Non che le donne non lavorino all'estero. Ma, come in Italia, hanno problemi di formazione professionale, portano sulle spalle il peso di tutta la famiglia e finiscono per accettare, assai più spesso degli uomini, lavoro nero e sottopagato. Così si presentano all'esame della globalizzazione: indovina come va a finire. Adelina Miranda, sociologa in Francia, si ribella all'immagine delle donne solo vittime: pensa alle figlie delle immigrate, la seconda generazione, quella a cui lei fa corsi di formazione, «sono integrate, intraprendenti, una ricchezza per l'Italia, un patrimonio da investire». Palma sorride: è vero, sue figlie sono così.

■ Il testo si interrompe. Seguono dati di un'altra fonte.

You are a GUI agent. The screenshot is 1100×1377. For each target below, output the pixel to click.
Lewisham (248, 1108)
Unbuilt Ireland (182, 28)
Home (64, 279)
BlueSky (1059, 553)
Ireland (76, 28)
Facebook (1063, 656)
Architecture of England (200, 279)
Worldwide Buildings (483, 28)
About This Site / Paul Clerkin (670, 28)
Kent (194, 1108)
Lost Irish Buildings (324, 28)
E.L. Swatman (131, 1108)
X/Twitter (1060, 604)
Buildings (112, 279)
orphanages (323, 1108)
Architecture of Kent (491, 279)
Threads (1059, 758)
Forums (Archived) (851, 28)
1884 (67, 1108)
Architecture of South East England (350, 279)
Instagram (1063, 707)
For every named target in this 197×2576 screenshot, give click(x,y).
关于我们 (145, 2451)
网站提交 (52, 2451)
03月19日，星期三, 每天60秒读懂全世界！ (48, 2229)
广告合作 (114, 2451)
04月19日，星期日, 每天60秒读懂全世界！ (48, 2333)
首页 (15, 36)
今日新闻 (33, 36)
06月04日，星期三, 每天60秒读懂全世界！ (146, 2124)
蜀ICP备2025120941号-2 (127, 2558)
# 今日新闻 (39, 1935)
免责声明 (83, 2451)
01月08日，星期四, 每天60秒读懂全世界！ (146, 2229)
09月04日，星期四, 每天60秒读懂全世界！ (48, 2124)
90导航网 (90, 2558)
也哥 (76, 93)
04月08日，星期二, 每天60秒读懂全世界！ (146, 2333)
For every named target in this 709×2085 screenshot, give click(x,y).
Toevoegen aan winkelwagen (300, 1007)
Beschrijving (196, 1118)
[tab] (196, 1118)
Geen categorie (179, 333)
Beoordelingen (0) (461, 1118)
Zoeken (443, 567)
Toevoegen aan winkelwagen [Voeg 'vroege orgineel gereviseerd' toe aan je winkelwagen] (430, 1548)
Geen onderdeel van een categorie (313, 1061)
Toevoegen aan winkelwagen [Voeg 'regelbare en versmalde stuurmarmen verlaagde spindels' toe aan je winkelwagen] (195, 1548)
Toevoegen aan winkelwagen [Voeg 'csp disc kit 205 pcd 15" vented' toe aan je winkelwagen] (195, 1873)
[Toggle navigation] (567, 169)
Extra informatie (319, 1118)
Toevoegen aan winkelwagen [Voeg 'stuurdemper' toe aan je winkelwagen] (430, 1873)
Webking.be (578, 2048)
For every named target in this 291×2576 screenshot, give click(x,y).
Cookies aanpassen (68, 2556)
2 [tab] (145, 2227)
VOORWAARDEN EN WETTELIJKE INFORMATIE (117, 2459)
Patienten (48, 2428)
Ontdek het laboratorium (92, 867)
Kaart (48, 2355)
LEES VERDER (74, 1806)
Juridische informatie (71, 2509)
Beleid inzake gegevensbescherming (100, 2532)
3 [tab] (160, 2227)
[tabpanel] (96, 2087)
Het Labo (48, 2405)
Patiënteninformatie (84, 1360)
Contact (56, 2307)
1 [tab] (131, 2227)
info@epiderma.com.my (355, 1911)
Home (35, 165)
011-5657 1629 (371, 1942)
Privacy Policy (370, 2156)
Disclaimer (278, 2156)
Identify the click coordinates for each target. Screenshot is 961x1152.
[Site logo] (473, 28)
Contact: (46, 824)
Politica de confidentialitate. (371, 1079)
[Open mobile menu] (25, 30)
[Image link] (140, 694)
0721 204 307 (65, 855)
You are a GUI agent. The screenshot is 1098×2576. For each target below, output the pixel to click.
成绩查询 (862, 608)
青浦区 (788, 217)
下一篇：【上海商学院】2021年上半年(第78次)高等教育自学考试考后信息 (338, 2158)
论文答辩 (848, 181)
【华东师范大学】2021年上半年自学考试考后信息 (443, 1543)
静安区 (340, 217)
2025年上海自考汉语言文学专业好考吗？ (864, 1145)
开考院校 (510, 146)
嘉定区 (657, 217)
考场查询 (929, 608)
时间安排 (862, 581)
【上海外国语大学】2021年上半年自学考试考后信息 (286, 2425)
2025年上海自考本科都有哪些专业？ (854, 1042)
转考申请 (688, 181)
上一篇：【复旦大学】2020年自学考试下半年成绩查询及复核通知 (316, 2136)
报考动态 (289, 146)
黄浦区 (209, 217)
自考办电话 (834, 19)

Lei invece è arrivata in Svizzera cinquantanni fa, e racconta la storia sua e delle sue amiche: licenziate a cinquant'anni, troppo vecchie per tornare sul mercato del lavoro, desiderose di tornare in Italia, con il miraggio di poter prendere almeno la pensione d'anzianità. «E qui si scopre che qualcuno, questa pensione, la vuole abolire».
Jociara Lima de Oliveira, brasiliana in Italia, parla invece dei curdi che sbarcano in Puglia: che le emigrate italiane, dice, insegnino ad accogliere le immigrate (e gli immigrati) in Italia.
Il governo Prodi oggi, alle italiane e agli italiani all'estero, offre un più agevole diritto di voto. Loro chiedono assistenza, informazione, e strumenti per l'integrazione. Denunciano, soprattutto le emigrate di prima generazione, oggi donne anziane, di trovarsi spessa in condizioni di difficoltà, quando non di indigenza. Sono le stesse donne che il ministro degli esteri Lamberto Dini investe del compito di essere le nuove "ambasciatrici italiane"?
Le Madri di Plaza de Majo
«Desaparecidos, ora chiediamo all'Italia di costruirsi parte civile».
Il 4 un sit-in a Roma
Quando Angela Paolin Boitano prende la parola, il ministero degli Esteri, dove si svolge il convegno delle immigrate, tace di colpo. La ministra Anna Finocchiaro le punta gli occhi addosso, il sottosegretario Piero Fassino e la presidente della commissione Pari opportunità si alzano ad abbracciare questa anziana signora che racconta, che non si è mai stancata di raccontare la storia dei tanti desaparecidos vittime dei colpi dei militari argentini. Le Madri di Plaza de Majo sono in questi giorni in Italia, hanno ottenuto una serie di incontri anche ufficiali. Sono andate alla Camera, a parlare con il Comitato dei diritti umani della commissione Esteri, sono andate dal papa, dalla signora Prodi, dalle comunità religiose, dai partiti politici, da magistrati e avvocati. Chiedono che nel processo che si celebrerà finalmente, a febbraio a Roma contro sette militari argentini accusati del sequestro e omicidio di 8 italiani o italo-argentini, l'Italia si costituisca parte civile. Per questo all'ambasciata argentina di Roma (a piazza dellEsquilino) alle 17 e 30 del 4 dicembre ci sarà un sit-in.